━━ Task inputs ━━
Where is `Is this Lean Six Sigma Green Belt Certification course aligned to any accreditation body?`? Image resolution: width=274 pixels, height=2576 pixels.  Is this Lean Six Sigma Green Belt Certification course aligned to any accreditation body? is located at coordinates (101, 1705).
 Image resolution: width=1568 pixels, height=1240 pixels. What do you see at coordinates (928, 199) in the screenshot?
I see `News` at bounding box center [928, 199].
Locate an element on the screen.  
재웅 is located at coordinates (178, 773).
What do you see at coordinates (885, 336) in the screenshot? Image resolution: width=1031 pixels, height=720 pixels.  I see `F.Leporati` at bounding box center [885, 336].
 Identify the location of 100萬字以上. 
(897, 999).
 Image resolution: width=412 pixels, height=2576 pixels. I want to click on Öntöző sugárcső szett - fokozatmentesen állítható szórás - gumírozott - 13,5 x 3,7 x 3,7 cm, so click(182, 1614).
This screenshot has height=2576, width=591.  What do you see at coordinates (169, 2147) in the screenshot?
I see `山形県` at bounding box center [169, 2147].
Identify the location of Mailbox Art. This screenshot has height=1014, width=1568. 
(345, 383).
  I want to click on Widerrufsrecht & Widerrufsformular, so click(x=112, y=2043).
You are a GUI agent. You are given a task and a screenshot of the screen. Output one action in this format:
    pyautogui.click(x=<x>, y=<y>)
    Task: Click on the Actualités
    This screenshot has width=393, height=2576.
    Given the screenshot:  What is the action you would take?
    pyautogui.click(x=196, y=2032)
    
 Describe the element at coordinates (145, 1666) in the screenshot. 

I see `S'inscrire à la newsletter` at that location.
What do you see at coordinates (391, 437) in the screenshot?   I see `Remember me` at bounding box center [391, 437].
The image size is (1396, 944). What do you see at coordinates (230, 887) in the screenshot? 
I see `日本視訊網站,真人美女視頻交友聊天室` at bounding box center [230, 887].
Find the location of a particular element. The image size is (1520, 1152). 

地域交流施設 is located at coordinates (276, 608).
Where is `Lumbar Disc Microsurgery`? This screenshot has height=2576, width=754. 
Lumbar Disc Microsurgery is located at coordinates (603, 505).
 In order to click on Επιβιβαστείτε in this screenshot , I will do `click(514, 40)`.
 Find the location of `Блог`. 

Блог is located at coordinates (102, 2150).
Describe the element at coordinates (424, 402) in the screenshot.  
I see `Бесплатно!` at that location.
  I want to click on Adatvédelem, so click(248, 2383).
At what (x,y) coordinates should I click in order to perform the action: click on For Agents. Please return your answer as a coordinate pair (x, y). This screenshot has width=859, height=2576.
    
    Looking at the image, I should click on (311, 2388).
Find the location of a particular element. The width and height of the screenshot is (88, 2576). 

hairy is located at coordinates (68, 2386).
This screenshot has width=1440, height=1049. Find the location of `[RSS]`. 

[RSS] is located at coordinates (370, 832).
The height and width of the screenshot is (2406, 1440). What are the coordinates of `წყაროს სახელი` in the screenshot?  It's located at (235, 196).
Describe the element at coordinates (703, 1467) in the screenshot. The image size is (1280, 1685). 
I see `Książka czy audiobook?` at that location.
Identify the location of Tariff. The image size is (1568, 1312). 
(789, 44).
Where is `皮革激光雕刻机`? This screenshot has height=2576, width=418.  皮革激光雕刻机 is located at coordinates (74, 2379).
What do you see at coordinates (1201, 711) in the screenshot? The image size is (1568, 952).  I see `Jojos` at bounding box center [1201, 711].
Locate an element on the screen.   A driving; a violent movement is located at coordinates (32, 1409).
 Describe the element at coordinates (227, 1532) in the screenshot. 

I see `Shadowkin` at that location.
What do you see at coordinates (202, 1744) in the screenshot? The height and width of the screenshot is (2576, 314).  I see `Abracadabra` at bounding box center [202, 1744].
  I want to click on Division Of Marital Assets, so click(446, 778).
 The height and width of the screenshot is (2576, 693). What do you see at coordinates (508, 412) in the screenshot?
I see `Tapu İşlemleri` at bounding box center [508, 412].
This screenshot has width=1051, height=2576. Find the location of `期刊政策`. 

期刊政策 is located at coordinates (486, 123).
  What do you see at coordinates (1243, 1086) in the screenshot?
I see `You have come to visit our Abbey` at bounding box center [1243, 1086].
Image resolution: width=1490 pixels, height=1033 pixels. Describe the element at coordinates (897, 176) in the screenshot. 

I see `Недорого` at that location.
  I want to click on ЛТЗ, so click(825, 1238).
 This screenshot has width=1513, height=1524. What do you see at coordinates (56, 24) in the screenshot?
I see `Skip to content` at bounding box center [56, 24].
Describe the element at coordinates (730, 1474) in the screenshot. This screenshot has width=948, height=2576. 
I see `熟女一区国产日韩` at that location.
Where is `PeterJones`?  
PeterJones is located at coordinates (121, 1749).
━━━
What is being asked: Each record is to be restated word for word.

Answer section:
Where is `Is this Lean Six Sigma Green Belt Certification course aligned to any accreditation body?`? Image resolution: width=274 pixels, height=2576 pixels.  Is this Lean Six Sigma Green Belt Certification course aligned to any accreditation body? is located at coordinates (101, 1705).
 Image resolution: width=1568 pixels, height=1240 pixels. What do you see at coordinates (928, 199) in the screenshot?
I see `News` at bounding box center [928, 199].
Locate an element on the screen.  
재웅 is located at coordinates (178, 773).
What do you see at coordinates (885, 336) in the screenshot? Image resolution: width=1031 pixels, height=720 pixels.  I see `F.Leporati` at bounding box center [885, 336].
 Identify the location of 100萬字以上. 
(897, 999).
 Image resolution: width=412 pixels, height=2576 pixels. I want to click on Öntöző sugárcső szett - fokozatmentesen állítható szórás - gumírozott - 13,5 x 3,7 x 3,7 cm, so click(182, 1614).
This screenshot has height=2576, width=591.  What do you see at coordinates (169, 2147) in the screenshot?
I see `山形県` at bounding box center [169, 2147].
Identify the location of Mailbox Art. This screenshot has height=1014, width=1568. 
(345, 383).
  I want to click on Widerrufsrecht & Widerrufsformular, so click(x=112, y=2043).
You are a GUI agent. You are given a task and a screenshot of the screen. Output one action in this format:
    pyautogui.click(x=<x>, y=<y>)
    Task: Click on the Actualités
    This screenshot has width=393, height=2576.
    Given the screenshot:  What is the action you would take?
    pyautogui.click(x=196, y=2032)
    
 Describe the element at coordinates (145, 1666) in the screenshot. 

I see `S'inscrire à la newsletter` at that location.
What do you see at coordinates (391, 437) in the screenshot?   I see `Remember me` at bounding box center [391, 437].
The image size is (1396, 944). What do you see at coordinates (230, 887) in the screenshot? 
I see `日本視訊網站,真人美女視頻交友聊天室` at bounding box center [230, 887].
Find the location of a particular element. The image size is (1520, 1152). 

地域交流施設 is located at coordinates (276, 608).
Where is `Lumbar Disc Microsurgery`? This screenshot has height=2576, width=754. 
Lumbar Disc Microsurgery is located at coordinates (603, 505).
 In order to click on Επιβιβαστείτε in this screenshot , I will do `click(514, 40)`.
 Find the location of `Блог`. 

Блог is located at coordinates (102, 2150).
Describe the element at coordinates (424, 402) in the screenshot.  
I see `Бесплатно!` at that location.
  I want to click on Adatvédelem, so click(248, 2383).
At what (x,y) coordinates should I click in order to perform the action: click on For Agents. Please return your answer as a coordinate pair (x, y). This screenshot has width=859, height=2576.
    
    Looking at the image, I should click on (311, 2388).
Find the location of a particular element. The width and height of the screenshot is (88, 2576). 

hairy is located at coordinates (68, 2386).
This screenshot has width=1440, height=1049. Find the location of `[RSS]`. 

[RSS] is located at coordinates (370, 832).
The height and width of the screenshot is (2406, 1440). What are the coordinates of `წყაროს სახელი` in the screenshot?  It's located at (235, 196).
Describe the element at coordinates (703, 1467) in the screenshot. The image size is (1280, 1685). 
I see `Książka czy audiobook?` at that location.
Identify the location of Tariff. The image size is (1568, 1312). 
(789, 44).
Where is `皮革激光雕刻机`? This screenshot has height=2576, width=418.  皮革激光雕刻机 is located at coordinates (74, 2379).
What do you see at coordinates (1201, 711) in the screenshot? The image size is (1568, 952).  I see `Jojos` at bounding box center [1201, 711].
Locate an element on the screen.   A driving; a violent movement is located at coordinates (32, 1409).
 Describe the element at coordinates (227, 1532) in the screenshot. 

I see `Shadowkin` at that location.
What do you see at coordinates (202, 1744) in the screenshot? The height and width of the screenshot is (2576, 314).  I see `Abracadabra` at bounding box center [202, 1744].
  I want to click on Division Of Marital Assets, so click(446, 778).
 The height and width of the screenshot is (2576, 693). What do you see at coordinates (508, 412) in the screenshot?
I see `Tapu İşlemleri` at bounding box center [508, 412].
This screenshot has width=1051, height=2576. Find the location of `期刊政策`. 

期刊政策 is located at coordinates (486, 123).
  What do you see at coordinates (1243, 1086) in the screenshot?
I see `You have come to visit our Abbey` at bounding box center [1243, 1086].
Image resolution: width=1490 pixels, height=1033 pixels. Describe the element at coordinates (897, 176) in the screenshot. 

I see `Недорого` at that location.
  I want to click on ЛТЗ, so click(825, 1238).
 This screenshot has width=1513, height=1524. What do you see at coordinates (56, 24) in the screenshot?
I see `Skip to content` at bounding box center [56, 24].
Describe the element at coordinates (730, 1474) in the screenshot. This screenshot has width=948, height=2576. 
I see `熟女一区国产日韩` at that location.
Where is `PeterJones`?  
PeterJones is located at coordinates (121, 1749).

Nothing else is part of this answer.